TASK INSTRUCTIONS: Below, locate the line that contains "Pink Piles Alcaline". Repeat exactly from that line to the line that contains "төлөхтэй холбоотой татвар", inclusive, leaving out the pictures.

DATA FOR THE TASK:
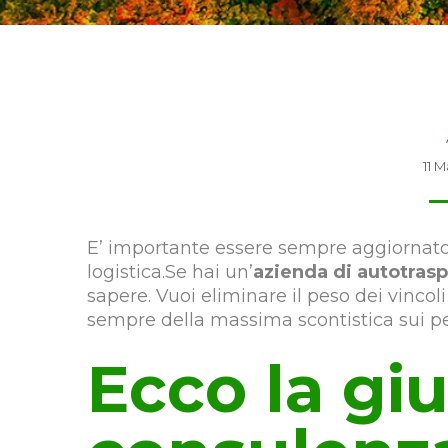
11 
E’ importante essere sempre aggiornato s
logistica.Se hai un’
azienda di autotras
sapere. Vuoi eliminare il peso dei vincoli
sempre della massima scontistica sui p
Ecco la gi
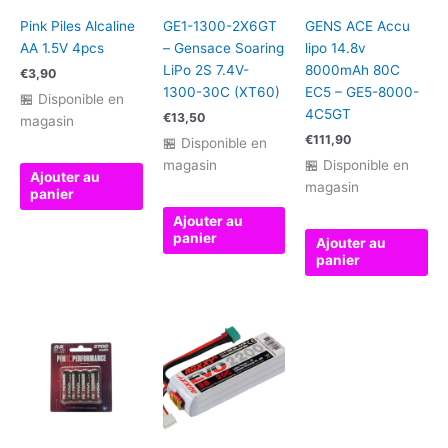
PP1-
Pink Piles Alcaline
GE1-1300-2X6GT
GENS ACE Accu
4S5000LP-
AA 1.5V 4pcs
– Gensace Soaring
lipo 14.8v
M
LiPo 2S 7.4V-
8000mAh 80C
€
3,90
1300-30C (XT60)
EC5 – GE5-8000-
🏪 Disponible en
4C5GT
€
13,50
magasin
€
111,90
🏪 Disponible en
magasin
🏪 Disponible en
Ajouter au
magasin
panier
Ajouter au
panier
Ajouter au
panier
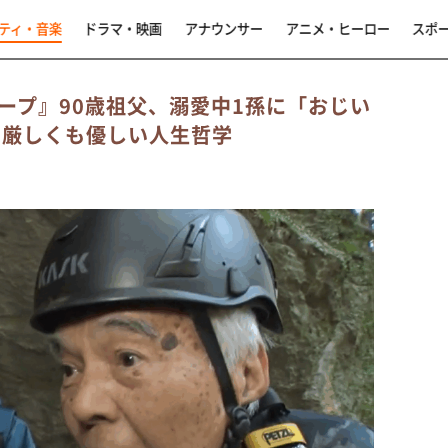
ティ・音楽
ドラマ・映画
アナウンサー
アニメ・ヒーロー
スポ
ープ』90歳祖父、溺愛中1孫に「おじい
 厳しくも優しい人生哲学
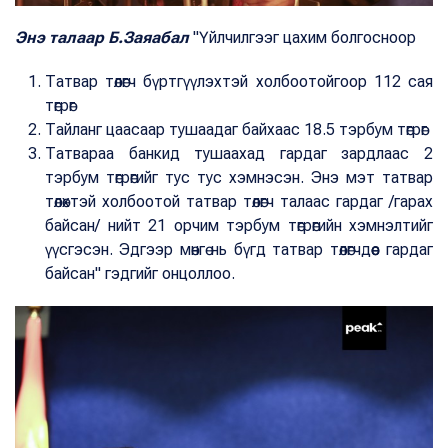
Энэ талаар Б.Заяабал
"Үйлчилгээг цахим болгосноор
Татвар төлөгч бүртгүүлэхтэй холбоотойгоор 112 сая
төгрөг
Тайланг цаасаар тушаадаг байхаас 18.5 тэрбум төгрөг
Татвараа банкид тушаахад гардаг зардлаас 2
тэрбум төгрөгийг тус тус хэмнэсэн. Энэ мэт татвар
төлөхтэй холбоотой татвар төлөгч талаас гардаг /гарах
байсан/ нийт 21 орчим тэрбум төгрөгийн хэмнэлтийг
үүсгэсэн. Эдгээр мөнгө нь бүгд татвар төлөгчдөөс гардаг
байсан" гэдгийг онцоллоо.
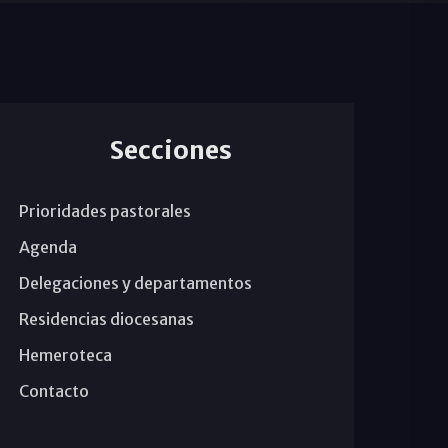
Secciones
Prioridades pastorales
Agenda
Delegaciones y departamentos
Residencias diocesanas
Hemeroteca
Contacto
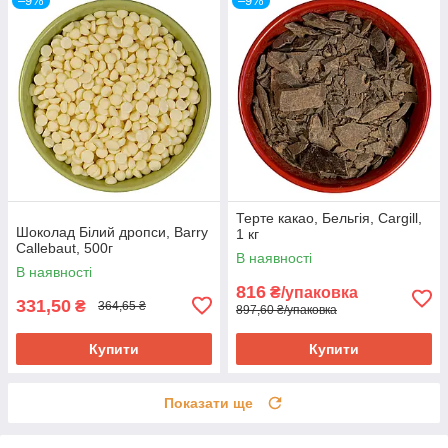
–9%
–9%
Терте какао, Бельгія, Cargill,
Шоколад Білий дропси, Barry
1 кг
Callebaut, 500г
В наявності
В наявності
816
₴/упаковка
331,50
₴
364,65 ₴
897,60 ₴/упаковка
Купити
Купити
Показати ще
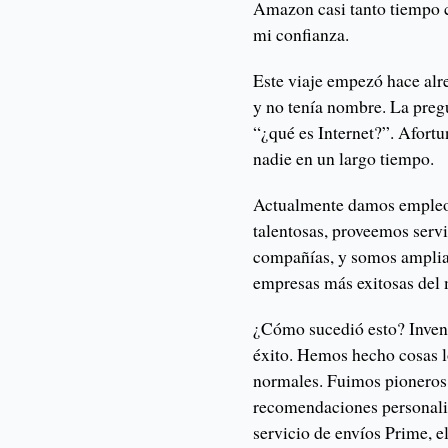
Amazon casi tanto tiempo c
mi confianza.
Este viaje empezó hace alr
y no tenía nombre. La preg
“¿qué es Internet?”. Afortu
nadie en un largo tiempo.
Actualmente damos empleo 
talentosas, proveemos servi
compañías, y somos amplia
empresas más exitosas del
¿Cómo sucedió esto? Invenc
éxito. Hemos hecho cosas l
normales. Fuimos pioneros a
recomendaciones personaliz
servicio de envíos Prime, 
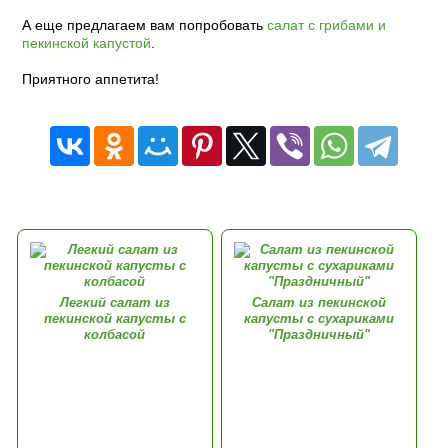
А еще предлагаем вам попробовать
салат с грибами и
пекинской капустой
.
Приятного аппетита!
Легкий салат из
Салат из пекинской
пекинской капусты с
капусты с сухариками
колбасой
"Праздничный"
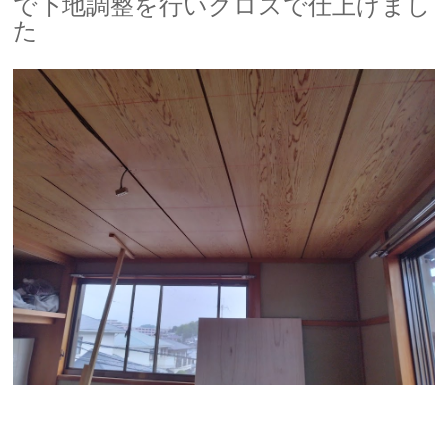
で下地調整を行いクロスで仕上げまし
た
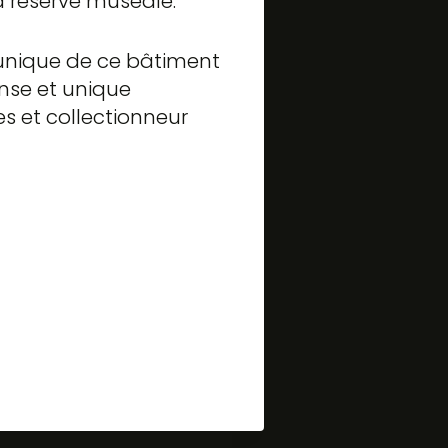
la réserve muséale.
 unique de ce bâtiment
ense et unique
s et collectionneur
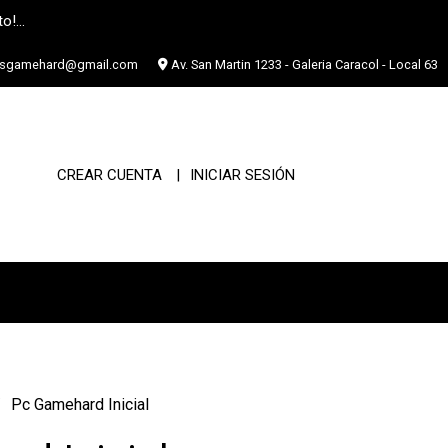
o!...
asgamehard@gmail.com
Av. San Martin 1233 - Galeria Caracol - Local 63
CREAR CUENTA
INICIAR SESIÓN
Pc Gamehard Inicial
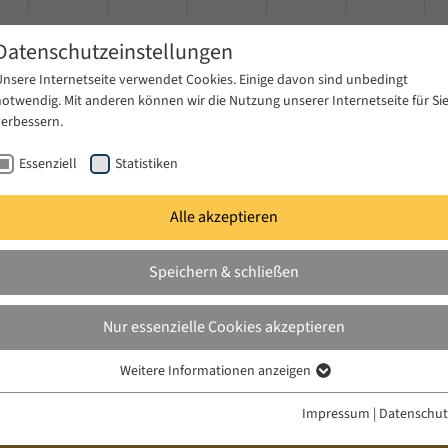
Datenschutzeinstellungen
Unsere Internetseite verwendet Cookies. Einige davon sind unbedingt
notwendig. Mit anderen können wir die Nutzung unserer Internetseite für Si
verbessern.
Essenziell
Statistiken
Alle akzeptieren
gen
Publikationen
Projekte
News & Presse
Speichern & schließen
nar
Sommersemester 2015
Nur essenzielle Cookies akzeptieren
Weitere Informationen anzeigen
Essenziell
Essenzielle Cookies werden für grundlegende Funktionen der Webseite
Impressum
|
Datenschut
benötigt. Dadurch ist gewährleistet, dass die Webseite einwandfrei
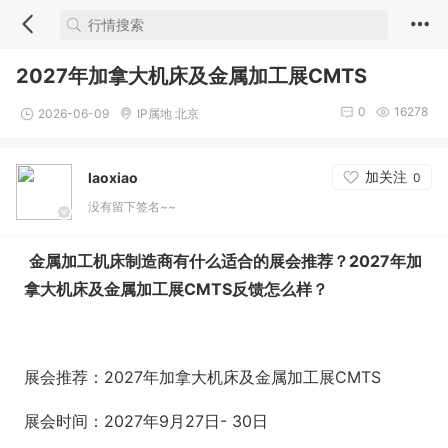
2027年加拿大机床及金属加工展CMTS
0
16278
2026-06-09
IP属地 北京
加关注
laoxiao
0
没有留下签名~~
金属加工机床
制造商有什么适合的展会推荐？2027年加
拿大机床及金属加工展CMTS
反馈怎么样？
展会推荐：2027年加拿大机床及金属加工展CMTS
展会时间：2027年9月27日- 30日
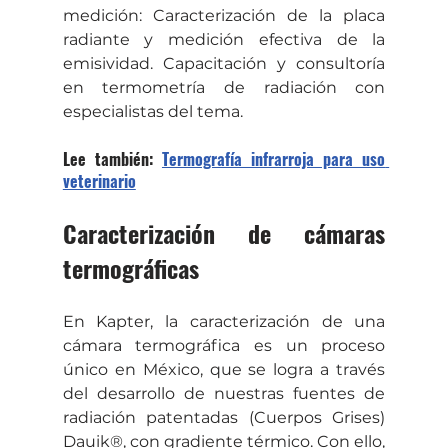
medición: Caracterización de la placa 
radiante y medición efectiva de la 
emisividad. Capacitación y consultoría 
en termometría de radiación con 
especialistas del tema.
Lee también: 
Termografía infrarroja para uso 
veterinario
Caracterización de cámaras 
termográficas
En Kapter, la caracterización de una 
cámara termográfica es un proceso 
único en México, que se logra a través 
del desarrollo de nuestras fuentes de 
radiación patentadas (Cuerpos Grises) 
Dauik®, con gradiente térmico. Con ello, 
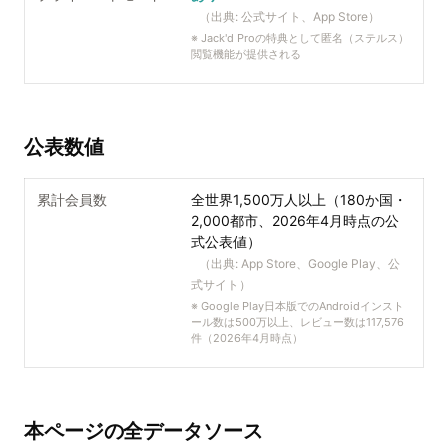
（出典:
公式サイト、App Store
）
※
Jack'd Proの特典として匿名（ステルス）
閲覧機能が提供される
公表数値
累計会員数
全世界1,500万人以上（180か国・
2,000都市、2026年4月時点の公
式公表値）
（出典:
App Store、Google Play、公
式サイト
）
※
Google Play日本版でのAndroidインスト
ール数は500万以上、レビュー数は117,576
件（2026年4月時点）
本ページの全データソース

RESULT OF THIS TASK:
Pink Piles Alcaline
GE1-1300-2X6GT
GENS ACE Accu
4S5000LP-
AA 1.5V 4pcs
– Gensace Soaring
lipo 14.8v
M
LiPo 2S 7.4V-
8000mAh 80C
€
3,90
1300-30C (XT60)
EC5 – GE5-8000-
🏪 Disponible en
4C5GT
€
13,50
magasin
€
111,90
🏪 Disponible en
magasin
🏪 Disponible en
Ajouter au
magasin
panier
Ajouter au
panier
Ajouter au
panier
ティ・音楽
ドラマ・映画
アナウンサー
アニメ・ヒーロー
スポ
ープ』90歳祖父、溺愛中1孫に「おじい
 厳しくも優しい人生哲学
Энэ талаар Б.Заяабал
"Үйлчилгээг цахим болгосноор
Татвар төлөгч бүртгүүлэхтэй холбоотойгоор 112 сая
төгрөг
Тайланг цаасаар тушаадаг байхаас 18.5 тэрбум төгрөг
Татвараа банкид тушаахад гардаг зардлаас 2
тэрбум төгрөгийг тус тус хэмнэсэн. Энэ мэт татвар
төлөхтэй холбоотой татвар төлөгч талаас гардаг /гарах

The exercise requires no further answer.